(Beginning of Excerpted data)

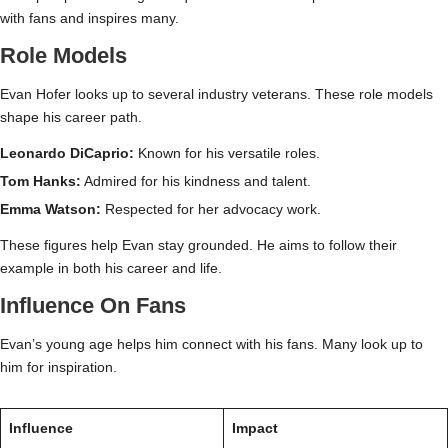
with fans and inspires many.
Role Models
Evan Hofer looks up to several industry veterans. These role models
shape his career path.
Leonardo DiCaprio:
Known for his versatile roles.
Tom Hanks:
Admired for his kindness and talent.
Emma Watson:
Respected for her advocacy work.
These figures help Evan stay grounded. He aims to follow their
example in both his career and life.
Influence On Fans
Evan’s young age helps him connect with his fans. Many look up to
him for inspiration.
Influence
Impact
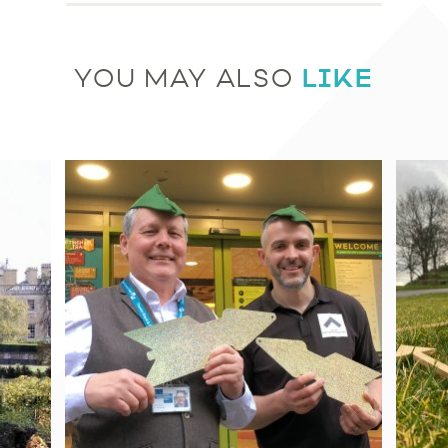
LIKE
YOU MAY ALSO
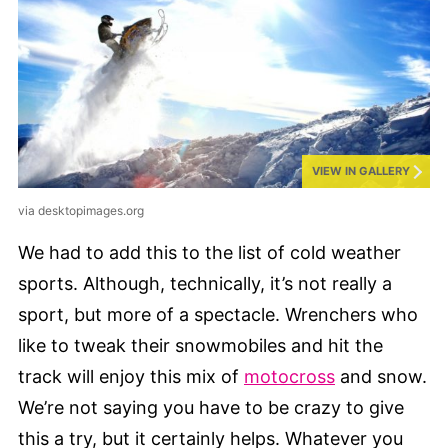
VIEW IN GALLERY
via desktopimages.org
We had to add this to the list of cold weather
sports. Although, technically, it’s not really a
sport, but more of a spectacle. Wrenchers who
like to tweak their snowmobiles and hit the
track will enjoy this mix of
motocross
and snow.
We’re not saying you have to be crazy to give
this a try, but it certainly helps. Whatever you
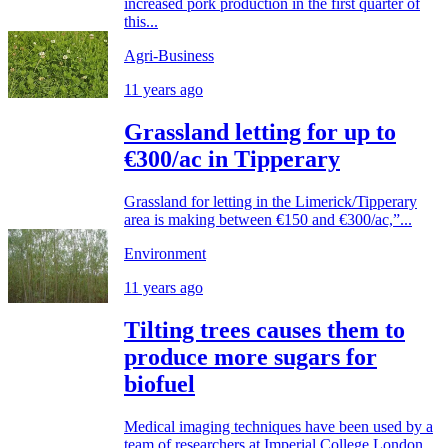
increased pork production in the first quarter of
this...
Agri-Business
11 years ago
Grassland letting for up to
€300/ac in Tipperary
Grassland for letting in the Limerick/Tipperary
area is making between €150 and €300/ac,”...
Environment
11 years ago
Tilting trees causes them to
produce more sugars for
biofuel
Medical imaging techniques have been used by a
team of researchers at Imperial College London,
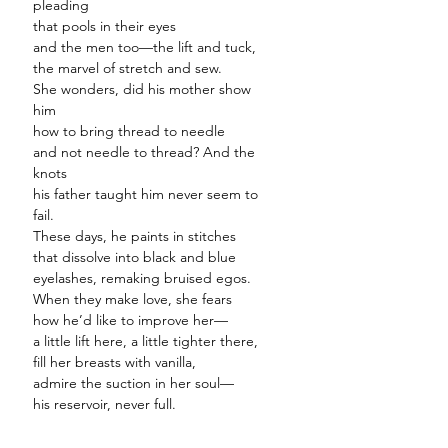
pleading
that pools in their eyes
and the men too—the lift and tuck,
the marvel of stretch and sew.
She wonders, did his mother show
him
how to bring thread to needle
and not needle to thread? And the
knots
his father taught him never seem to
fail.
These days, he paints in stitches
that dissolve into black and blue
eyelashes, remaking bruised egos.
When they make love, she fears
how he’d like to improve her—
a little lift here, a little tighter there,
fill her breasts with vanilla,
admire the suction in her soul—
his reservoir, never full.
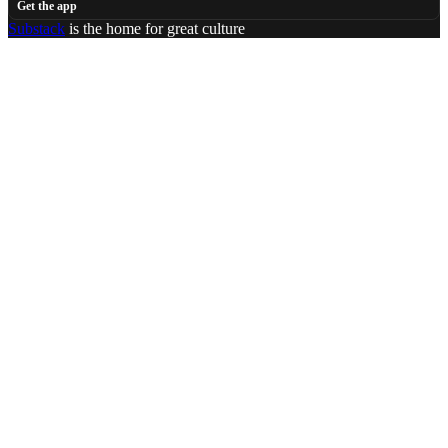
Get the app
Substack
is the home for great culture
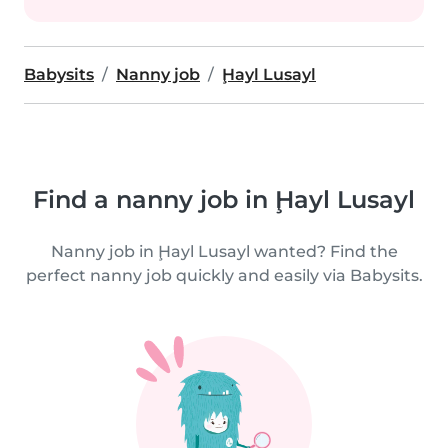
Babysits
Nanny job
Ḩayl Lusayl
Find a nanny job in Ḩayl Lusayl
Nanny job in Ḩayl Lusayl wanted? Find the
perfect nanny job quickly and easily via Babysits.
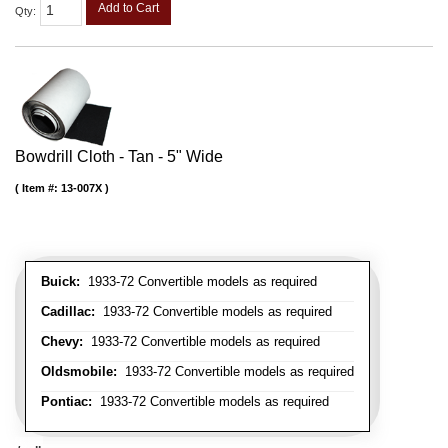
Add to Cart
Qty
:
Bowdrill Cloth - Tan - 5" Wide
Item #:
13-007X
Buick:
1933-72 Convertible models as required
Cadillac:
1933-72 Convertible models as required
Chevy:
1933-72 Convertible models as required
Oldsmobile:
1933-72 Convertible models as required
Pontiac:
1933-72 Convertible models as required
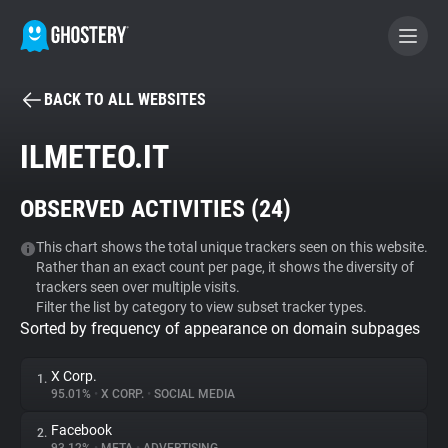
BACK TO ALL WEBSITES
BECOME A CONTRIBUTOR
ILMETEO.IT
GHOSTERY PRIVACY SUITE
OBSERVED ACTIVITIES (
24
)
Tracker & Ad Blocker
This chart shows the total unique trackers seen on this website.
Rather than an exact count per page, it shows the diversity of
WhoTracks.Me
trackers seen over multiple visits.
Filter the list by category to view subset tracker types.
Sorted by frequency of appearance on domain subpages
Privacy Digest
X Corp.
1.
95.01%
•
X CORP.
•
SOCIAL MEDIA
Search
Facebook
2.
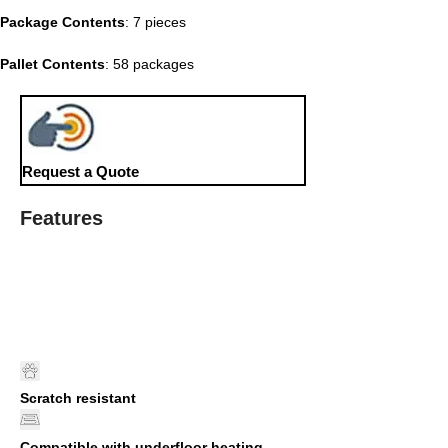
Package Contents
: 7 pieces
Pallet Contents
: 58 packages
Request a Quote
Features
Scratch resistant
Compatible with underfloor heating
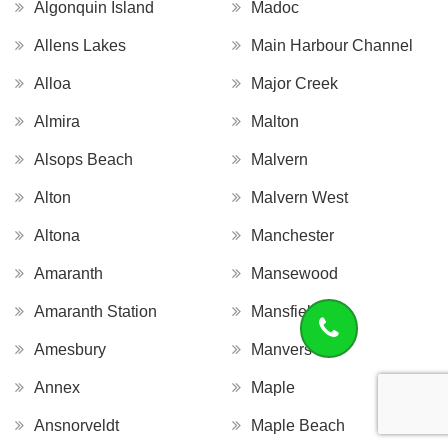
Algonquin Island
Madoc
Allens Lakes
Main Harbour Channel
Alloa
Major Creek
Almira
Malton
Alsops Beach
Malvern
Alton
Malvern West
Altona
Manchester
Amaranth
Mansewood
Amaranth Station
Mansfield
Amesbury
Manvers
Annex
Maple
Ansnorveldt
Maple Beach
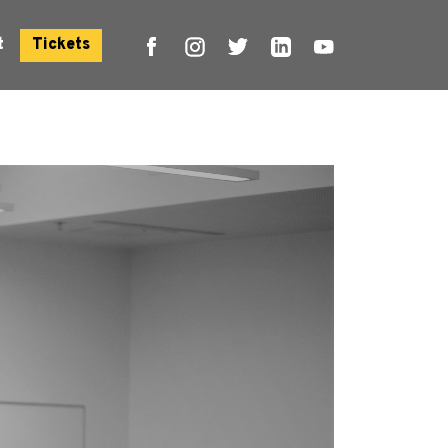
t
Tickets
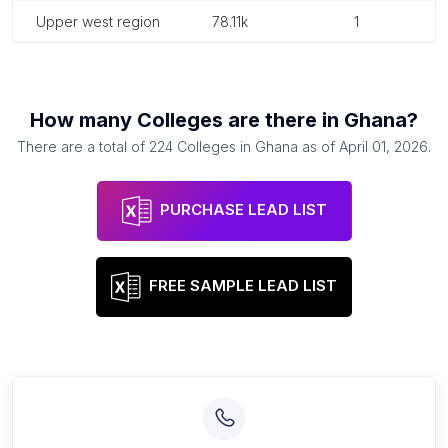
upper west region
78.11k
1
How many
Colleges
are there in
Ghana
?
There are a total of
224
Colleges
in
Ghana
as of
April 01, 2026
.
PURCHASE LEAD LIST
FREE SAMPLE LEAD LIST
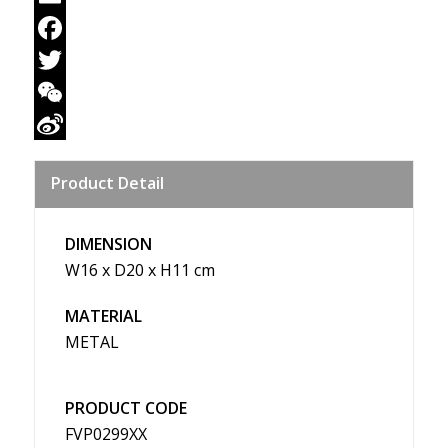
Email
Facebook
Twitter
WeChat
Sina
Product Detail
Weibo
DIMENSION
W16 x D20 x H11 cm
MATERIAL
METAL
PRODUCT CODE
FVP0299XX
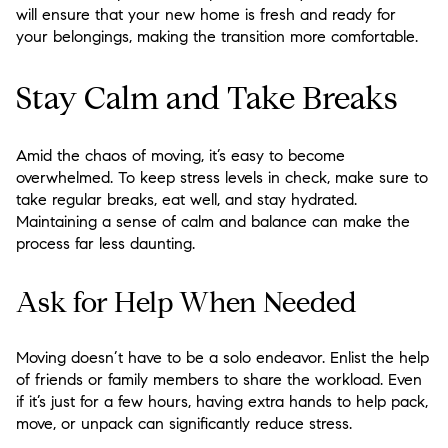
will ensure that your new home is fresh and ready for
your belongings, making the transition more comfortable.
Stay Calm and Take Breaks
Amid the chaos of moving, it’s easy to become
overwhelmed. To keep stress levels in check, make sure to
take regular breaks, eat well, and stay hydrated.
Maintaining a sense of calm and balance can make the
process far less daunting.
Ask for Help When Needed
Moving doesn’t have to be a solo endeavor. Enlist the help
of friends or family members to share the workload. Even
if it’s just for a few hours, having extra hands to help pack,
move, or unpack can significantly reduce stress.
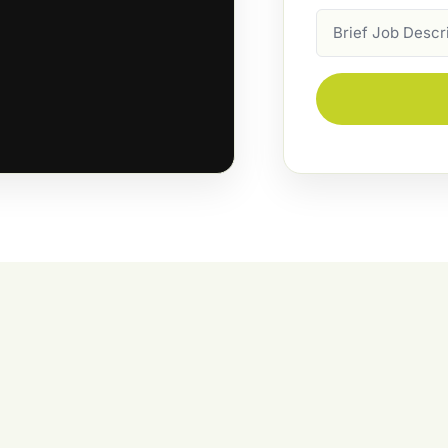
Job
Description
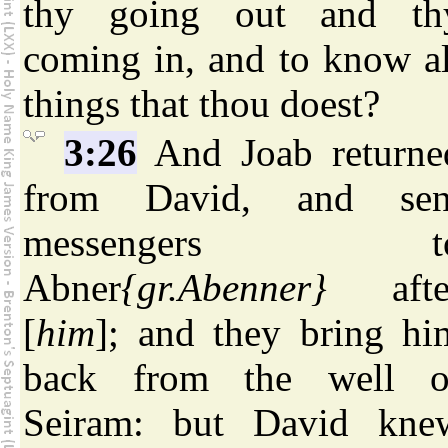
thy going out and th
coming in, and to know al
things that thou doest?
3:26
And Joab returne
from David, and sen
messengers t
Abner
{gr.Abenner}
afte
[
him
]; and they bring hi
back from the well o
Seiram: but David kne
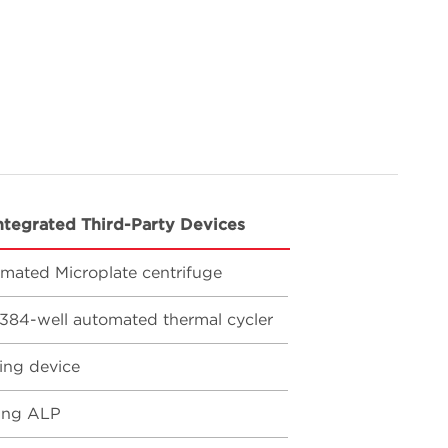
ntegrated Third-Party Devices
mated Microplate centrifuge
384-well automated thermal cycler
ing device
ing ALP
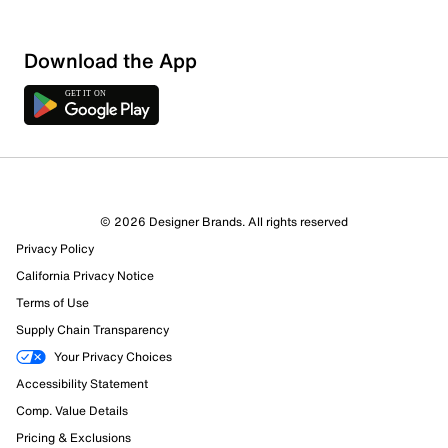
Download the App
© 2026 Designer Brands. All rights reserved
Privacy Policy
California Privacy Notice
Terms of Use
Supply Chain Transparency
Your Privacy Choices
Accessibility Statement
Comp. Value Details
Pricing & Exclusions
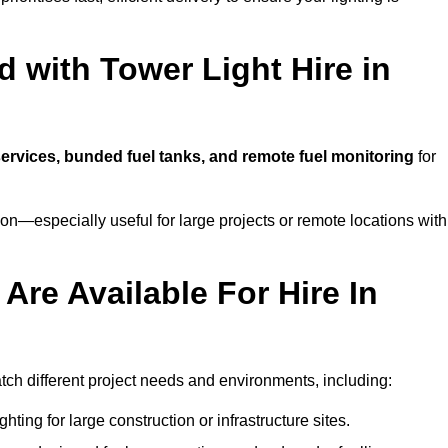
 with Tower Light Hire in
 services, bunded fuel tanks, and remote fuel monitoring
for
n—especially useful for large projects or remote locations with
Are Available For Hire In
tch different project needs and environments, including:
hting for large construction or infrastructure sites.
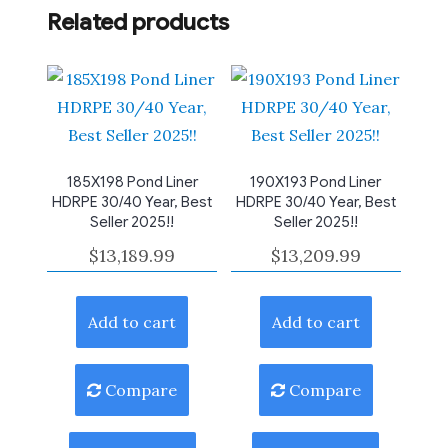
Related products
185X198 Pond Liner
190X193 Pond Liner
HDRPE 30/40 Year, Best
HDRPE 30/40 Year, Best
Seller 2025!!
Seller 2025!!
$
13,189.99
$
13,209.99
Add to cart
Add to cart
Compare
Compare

(End of Excerpted data)

Work task = Pictures excluded, copy exactly the lines running from the one with "mated Microplate centrifuge" through the last line of the material.

Response =
mated Microplate centrifuge
384-well automated thermal cycler
ing device
ing ALP
Download the App
© 2026 Designer Brands. All rights reserved
Privacy Policy
California Privacy Notice
Terms of Use
Supply Chain Transparency
Your Privacy Choices
Accessibility Statement
Comp. Value Details
Pricing & Exclusions
 with Tower Light Hire in
 services, bunded fuel tanks, and remote fuel monitoring
for
n—especially useful for large projects or remote locations with
Are Available For Hire In
tch different project needs and environments, including:
hting for large construction or infrastructure sites.
Related products
185X198 Pond Liner
190X193 Pond Liner
HDRPE 30/40 Year, Best
HDRPE 30/40 Year, Best
Seller 2025!!
Seller 2025!!
$
13,189.99
$
13,209.99
Add to cart
Add to cart
Compare
Compare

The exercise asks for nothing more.